Best known for the fashionable J12 wristwatch in ceramic, Chanel has quietly built its mechanical watchmaking competence in the last few years. In 2016, the fashion house unveiled the Monsieur de Chanel retrograde jump hour, powered by a movement developed with the help of independent watchmaker Romain Gauthier, in which Chanel owns a stake. And last year, the Wertheimer brothers, who together own Chanel, bought a substantial minority in F.P. Journe.
But most crucial of all was the agreement inked early in early 2019 where Chanel agreed to buy a 20% stake in Kenissi, a movement factory majority owned by Tudor, and consequently, by Rolex. With a vast new factory under construction in Le Locle, Kenissi gives Chanel access to high-quality mechanical movements produced in large numbers, large enough perhaps, to replace the ETA and Sellita movement it is now reliant on.
At Baselworld this year the facelifted J12 equipped with a Kenissi movement made it debut, the first step in Chanel’s move upward in the value chain when it comes to proper watchmaker.

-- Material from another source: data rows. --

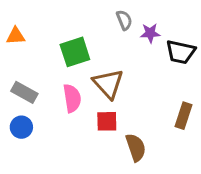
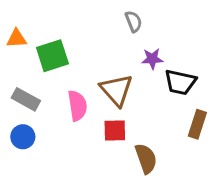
purple star: (150, 33) -> (152, 59), moved
green square: (75, 52) -> (52, 56), moved
black trapezoid: (181, 52) -> (180, 82), moved

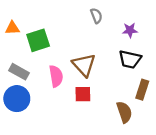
purple star: (152, 59) -> (130, 30), moved
blue circle: (23, 137) -> (17, 99), size x1.5
brown semicircle: (146, 159) -> (124, 112), moved

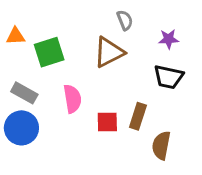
brown triangle: (84, 65) -> (109, 52), moved, turned 45
brown rectangle: (142, 90) -> (138, 116), moved
brown semicircle: (124, 112) -> (161, 145), turned -150

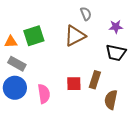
orange triangle: (16, 36) -> (11, 42), moved
pink semicircle: (72, 99) -> (44, 94), moved

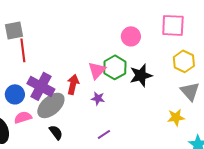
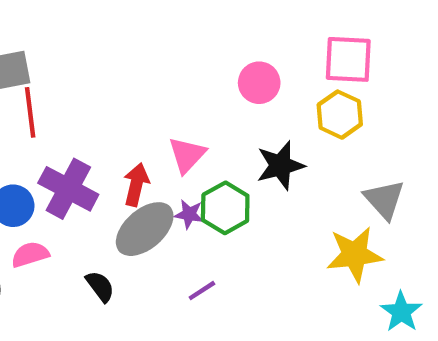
yellow hexagon: (184, 61) -> (340, 115), moved
green hexagon: (115, 67) -> (225, 208), moved
gray ellipse: (51, 105) -> (145, 229), moved
yellow star: (176, 117) -> (355, 255), size x1.5

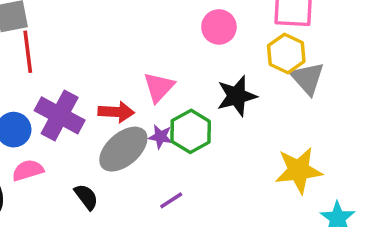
red arrow: (136, 185) -> (116, 112), turned 80
gray triangle: (384, 199) -> (307, 78), moved

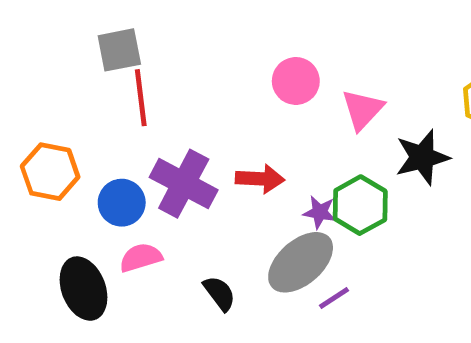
pink circle: (219, 27) -> (296, 81), moved
pink triangle: (159, 87) -> (363, 110), moved
gray ellipse: (123, 149) -> (301, 262), moved

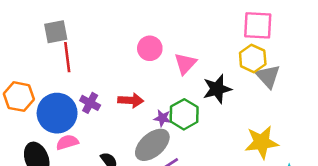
purple cross: (184, 184) -> (90, 103), size x0.6
blue circle: (122, 203) -> (57, 113), size x1.6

Overseeing all that is French national Frédéric Grangie, a luxury industry lifer who started his career at Louis Vuitton in 1992 – in the anti-counterfeit department interestingly – before stints at Marc Jacobs, Fendi and Goyard.
From 2010 to 2016 he returned to Louis Vuitton as the chief executive of the brand’s Japan operation, a crucially important role as Japan is one of Louis Vuitton’s largest markets.
And in July 2016, a few months after the launch of the Monsieur de Chanel, Mr Grangie was appointed President of Chanel Watches & Fine Jewelry.
I was supposed to speak with Mr Grangie at Baselworld but a railway delay meant the interview was not to be. He kindly agree to do it over email, and here it is.
The interview was edited for clarity.
Amongst the fashion houses that also produce watches, Chanel is arguably the most successful in watchmaking, thanks to the iconic and best-selling J12.
You are now developing men’s watches more widely. Can you explain how you plan to achieve the same success with men’s watches as you did with the women?
Watches remain timeless objects of desire and design associated with unique know-how. In 2000, Jacques Helleu created the J12, first of all, for himself, and therefore, for men as well.
No doubt he foresaw before anyone else, and because Mademoiselle Chanel herself was inspired by it, that women would quickly borrow their watches from the men’s wardrobe. And in that sense J12 was a revolution.
Our philosophy as a fashion and creative house is to ensure the excellence and desirability of our creations, and to give to our clients the freedom of choice. And what’s great today is that our clients, men and women, are as sensitive and passionate about the calibers as they are about the design.
In the meantime, we are delighted to observe the real passion that has met the Monsieur de Chanel since its presentation in Basel in 2016. And that’s why in 2019, we continue to enrich the collection especially with the limited edition in black ceramic.
The passion for calibres as you mention means the collaboration with Tudor on the Kenissi manufacture comes at a good time, since it allows Chanel to develop “manufacture” movements. Can you tell us how the relationship between the two companies developed, and where it is going?
The new Kenissi manufacture offers a high-end product, meeting the exacting specifications of Chanel. In addition, we share with the Kenissi manufacture a common vision and values of excellence.
So today, we are presenting the new J12 Calibre 12.1, equipped with a Kenissi movement but you will be discovering other designs in due course.
Are there plans to develop complicated “manufacture” movements at Kenissi, like a chronograph for the J12 for instance?
I am sure you understand that I cannot answer this question at this stage.
You spent a good number of years in Japan, first with Fendi and then as the head of Louis Vuitton Japan. The country is a big market for luxury goods but also one with unique and refined taste. How did that experience shape your perspective on the business?
The Japanese market is one of excellence. It is a very sophisticated and mature market. Luxury brands have been established there since the 1970s, and Japan invented modern luxury through integrated distribution. They make no compromise when it comes to accomplishment.
Above all, and after 10 years spent in Japan, I have a real, personal and sentimental passion about this country.